On Mon, 20 Sep 2004 16:40:30 +0100, Timwi timwi@gmx.net wrote:
Rowan Collins wrote:
I know the current version doesn't do anything, but I've been meaning for a while to finalise a patch to show a message saying "This is a redirect to [[foo]]".
This has already been done in 1.4.
Hm, figures! I really must start finishing what I start, rather than leaving it on a "to-do" list for six months and then discovering its redundant... Still, doesn't this mean the parser needs to recognise "#REDIRECT <linkpattern>" as a special token? And doesn't that, in turn, present a problem if we want to retain MagicWord i18n?
- Things like __NOTOC__ and stuff can be handled like this:
- Regard *everything* of the form __CAPITALLETTERS__ as a special token
Actually, it can be lower case currently.
Indeed. I didn't know that. But it isn't a problem at all. Even with it being case-insensitive, I don't think it's asking too much of the users to put <nowiki> around anything that looks like these, since they are rarely enough intended to be actual text. I would highly doubt that any significant amount of articles is currently relying on them being text.
True. So long as the ones that function now will still function, we should be fine.
- HTML tags and extension names are either not internationalised, or all translations of them are made to work on all Wikipedias.
<snip>
I'm not sure why you think allowing all translations on all Wikipedias would be a "step backwards"? Or do you seriously think someone would use the Chinese translation of <math> on the English Wikipedia? :)

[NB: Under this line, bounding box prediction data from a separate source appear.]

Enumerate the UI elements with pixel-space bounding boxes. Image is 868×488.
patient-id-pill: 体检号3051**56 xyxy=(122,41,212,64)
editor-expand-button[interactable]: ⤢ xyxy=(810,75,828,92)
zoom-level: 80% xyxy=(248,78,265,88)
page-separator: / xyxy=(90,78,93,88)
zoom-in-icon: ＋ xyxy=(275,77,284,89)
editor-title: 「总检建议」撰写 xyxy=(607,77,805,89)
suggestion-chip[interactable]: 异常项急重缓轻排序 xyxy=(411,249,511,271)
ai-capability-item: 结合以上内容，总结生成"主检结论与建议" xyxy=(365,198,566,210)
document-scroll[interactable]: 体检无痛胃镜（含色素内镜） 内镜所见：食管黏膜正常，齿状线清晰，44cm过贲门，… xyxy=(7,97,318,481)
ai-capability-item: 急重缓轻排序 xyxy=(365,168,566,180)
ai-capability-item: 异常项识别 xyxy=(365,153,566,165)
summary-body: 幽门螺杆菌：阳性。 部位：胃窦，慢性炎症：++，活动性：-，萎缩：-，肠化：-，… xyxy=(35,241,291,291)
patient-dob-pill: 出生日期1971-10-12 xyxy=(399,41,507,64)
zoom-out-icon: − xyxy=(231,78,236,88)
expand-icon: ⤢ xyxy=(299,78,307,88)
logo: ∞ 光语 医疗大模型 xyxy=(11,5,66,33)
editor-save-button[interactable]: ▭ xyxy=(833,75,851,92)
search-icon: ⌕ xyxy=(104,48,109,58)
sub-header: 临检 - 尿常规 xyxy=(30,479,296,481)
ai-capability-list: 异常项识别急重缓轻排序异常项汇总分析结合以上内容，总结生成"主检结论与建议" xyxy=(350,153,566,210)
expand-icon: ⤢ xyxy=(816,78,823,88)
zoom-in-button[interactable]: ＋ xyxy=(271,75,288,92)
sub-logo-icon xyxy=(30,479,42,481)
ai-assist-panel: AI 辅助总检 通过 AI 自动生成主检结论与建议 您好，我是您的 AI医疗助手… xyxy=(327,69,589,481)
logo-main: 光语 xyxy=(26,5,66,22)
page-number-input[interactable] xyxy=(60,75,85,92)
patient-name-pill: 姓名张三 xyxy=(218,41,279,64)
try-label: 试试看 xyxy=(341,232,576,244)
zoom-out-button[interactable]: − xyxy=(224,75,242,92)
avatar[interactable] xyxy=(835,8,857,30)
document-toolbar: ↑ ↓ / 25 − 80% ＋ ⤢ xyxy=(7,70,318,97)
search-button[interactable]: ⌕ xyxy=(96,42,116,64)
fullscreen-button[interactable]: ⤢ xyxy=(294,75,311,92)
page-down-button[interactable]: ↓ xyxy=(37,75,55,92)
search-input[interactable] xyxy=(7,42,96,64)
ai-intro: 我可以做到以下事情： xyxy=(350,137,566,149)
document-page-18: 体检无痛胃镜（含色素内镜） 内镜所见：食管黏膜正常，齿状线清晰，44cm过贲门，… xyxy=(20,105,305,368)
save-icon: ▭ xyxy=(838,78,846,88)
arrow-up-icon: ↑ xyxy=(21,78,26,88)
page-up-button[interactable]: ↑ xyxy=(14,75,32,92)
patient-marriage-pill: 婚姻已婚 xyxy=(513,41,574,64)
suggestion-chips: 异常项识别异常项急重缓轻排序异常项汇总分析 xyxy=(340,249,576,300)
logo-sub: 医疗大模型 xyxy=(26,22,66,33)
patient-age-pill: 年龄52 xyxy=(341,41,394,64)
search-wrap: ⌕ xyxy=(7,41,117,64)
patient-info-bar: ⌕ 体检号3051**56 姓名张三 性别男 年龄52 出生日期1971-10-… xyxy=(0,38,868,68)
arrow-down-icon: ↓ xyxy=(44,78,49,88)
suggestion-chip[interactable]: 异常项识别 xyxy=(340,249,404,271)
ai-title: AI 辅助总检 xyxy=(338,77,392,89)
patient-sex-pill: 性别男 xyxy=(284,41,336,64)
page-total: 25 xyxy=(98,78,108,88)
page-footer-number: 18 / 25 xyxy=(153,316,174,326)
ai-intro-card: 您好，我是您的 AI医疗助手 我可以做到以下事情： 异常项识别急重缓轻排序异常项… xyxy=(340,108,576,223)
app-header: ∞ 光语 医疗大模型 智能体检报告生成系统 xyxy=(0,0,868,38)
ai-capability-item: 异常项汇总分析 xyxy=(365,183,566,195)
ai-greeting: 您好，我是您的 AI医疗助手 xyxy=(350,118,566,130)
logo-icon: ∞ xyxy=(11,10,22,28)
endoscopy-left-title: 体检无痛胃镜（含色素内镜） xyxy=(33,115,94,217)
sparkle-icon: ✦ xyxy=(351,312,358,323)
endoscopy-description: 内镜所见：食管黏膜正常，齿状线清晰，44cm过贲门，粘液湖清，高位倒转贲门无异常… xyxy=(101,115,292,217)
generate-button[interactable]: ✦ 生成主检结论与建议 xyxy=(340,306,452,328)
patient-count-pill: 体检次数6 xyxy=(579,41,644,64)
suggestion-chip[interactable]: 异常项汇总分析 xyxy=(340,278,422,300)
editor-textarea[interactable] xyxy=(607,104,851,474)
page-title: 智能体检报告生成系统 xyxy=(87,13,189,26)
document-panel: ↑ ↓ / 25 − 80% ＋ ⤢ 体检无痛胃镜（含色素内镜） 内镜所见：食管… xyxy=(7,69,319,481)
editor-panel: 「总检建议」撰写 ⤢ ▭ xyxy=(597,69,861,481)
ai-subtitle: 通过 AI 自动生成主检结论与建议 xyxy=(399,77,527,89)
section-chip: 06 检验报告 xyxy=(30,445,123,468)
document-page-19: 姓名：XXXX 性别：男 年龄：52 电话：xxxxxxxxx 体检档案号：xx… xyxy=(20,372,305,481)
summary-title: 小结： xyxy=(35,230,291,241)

It's a step backwards because instead of being able to say "yes, we have an i18n system for you to customise these 'magic words' according to your language and preference", we will be saying "the parser knows a few variants for each of these 'magic words'; if you want to add any more, tell us, and we'll recompile the parser for you". In my opinion this is quite a big deal - essentially, we are dropping a feature of the software. Not that I've come up with a workable alternative yet, it just seems a shame.

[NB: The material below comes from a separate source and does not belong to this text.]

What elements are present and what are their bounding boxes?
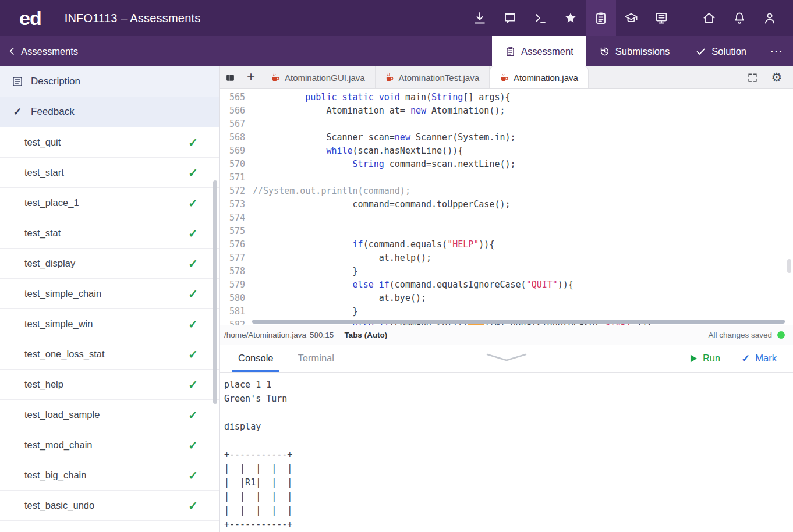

And no, I don't think anyone will need the Chinese translation of <math> on the English Wikipedia, and for that precise reason see no reason the English wikipedia should be parsing for it.
- We could replace the "other-language" words with the "this-language" words upon save. I.e. if someone wrote <math> on the Chinese Wikipedia, it would automatically be changed into "<" + some Chinese characters + ">" before storing it in the DB.
Sorry, I'm not with you on this one - are you suggesting that the Chinese parser be specifically compiled to only cope with the Chinese magic words? If so, perhaps you misunderstood my problem with having all variants coded in: its not that they will all work everywhere, but that adding new ones would (if I understand the whole yacc concept correctly) require recompiling a new parser, rather than just tweaking the appropriate language or settings file.
- Alternatively, we could have the parser recognise only the canonical (English) words, and have the PHP software replace non-English magic words with the canonical (English) words before invoking the parser. I am uncomfortable with this solution because it resorts to the same kind of patchwork that is erking me about the current not-a-parser.
I agree, this would not be at all elegant.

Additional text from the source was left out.